If this sounds like you, try some of the following.
1. Find your motive
What are your true reasons for wanting to lose weight? Is it to improve your health numbers? To feel less frumpy? To fit back into your skinny jeans? All can be valid as long as they’re positive, healthy and reasonable. Keep those reasons in sight when times get tough. Find a plan that fits into your lifestyle.
2. It’s not a ‘diet’, it’s your life
Know that short-term, fad ‘diets’ may help you lose initially but what really works is adopting healthy habits for the long haul. That doesn’t mean no treats – it means most of the time, you make the healthy choice. Forget about what you ‘can’t’ have and focus on what you’re gaining – namely, health and happiness.
3. Take baby steps
You didn’t gain weight overnight, so it’s not coming off overnight. Set small, achievable goals and celebrate non-scale victories. Change one or
two small things at a time instead of attempting the vegan, grain-free, dairy-free and sugar-free route right off. Instead, add a 30-minute walk every evening or cut back on takeaway.
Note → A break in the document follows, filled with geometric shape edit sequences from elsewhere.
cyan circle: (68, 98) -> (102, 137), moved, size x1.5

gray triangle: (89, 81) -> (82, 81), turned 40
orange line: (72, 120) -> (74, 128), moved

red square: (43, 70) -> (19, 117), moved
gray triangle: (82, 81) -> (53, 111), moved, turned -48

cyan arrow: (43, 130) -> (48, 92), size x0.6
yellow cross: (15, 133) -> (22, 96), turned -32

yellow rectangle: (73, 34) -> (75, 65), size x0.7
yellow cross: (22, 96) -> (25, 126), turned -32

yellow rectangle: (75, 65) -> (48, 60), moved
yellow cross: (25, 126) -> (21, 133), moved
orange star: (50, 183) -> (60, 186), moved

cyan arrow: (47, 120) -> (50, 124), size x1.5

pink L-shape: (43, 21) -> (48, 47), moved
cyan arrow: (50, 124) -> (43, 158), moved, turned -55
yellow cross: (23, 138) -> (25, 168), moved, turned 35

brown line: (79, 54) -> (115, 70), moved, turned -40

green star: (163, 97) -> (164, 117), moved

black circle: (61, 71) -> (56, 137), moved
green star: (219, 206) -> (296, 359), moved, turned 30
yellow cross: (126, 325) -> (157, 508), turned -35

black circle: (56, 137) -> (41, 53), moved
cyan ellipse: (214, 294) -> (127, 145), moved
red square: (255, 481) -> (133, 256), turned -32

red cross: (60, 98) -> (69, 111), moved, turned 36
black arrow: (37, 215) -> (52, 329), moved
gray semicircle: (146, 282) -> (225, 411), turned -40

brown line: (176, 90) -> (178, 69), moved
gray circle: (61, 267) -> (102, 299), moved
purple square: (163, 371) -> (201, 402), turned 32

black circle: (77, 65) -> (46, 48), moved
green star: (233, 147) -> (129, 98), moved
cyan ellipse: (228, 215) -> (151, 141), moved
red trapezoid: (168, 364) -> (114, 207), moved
4. Plan and meal prep like it’s your job
Set aside an afternoon where you literally plan your menu for the week and prepare as much as you can ahead
of time. Grill chicken breasts, make a big pot of soup, cut up vegies for speedy stir-fries, use your slow cooker to put on a stew. You will be SO glad you did!
5. If you fall down, get back up
Accidentally eat 15 slices of pizza? Well, it happens. Don’t let it derail you, just do the next thing better. Keep showing up. Choose you.
6. Seek out your tribe
There are so many people walking your walk. It’s easier than ever to connect with others. Social media like Facebook, Instagram and Pinterest are great for sharing recipes, tips, commiserations and congratulations. Whether it’s Weight Watchers, South Beach, Paleo or the wine, cheese
and cracker diet, there are support groups out there.
7. Drink more water
We can’t stress this enough. It makes an enormous difference! Start the day with a glass. Every day.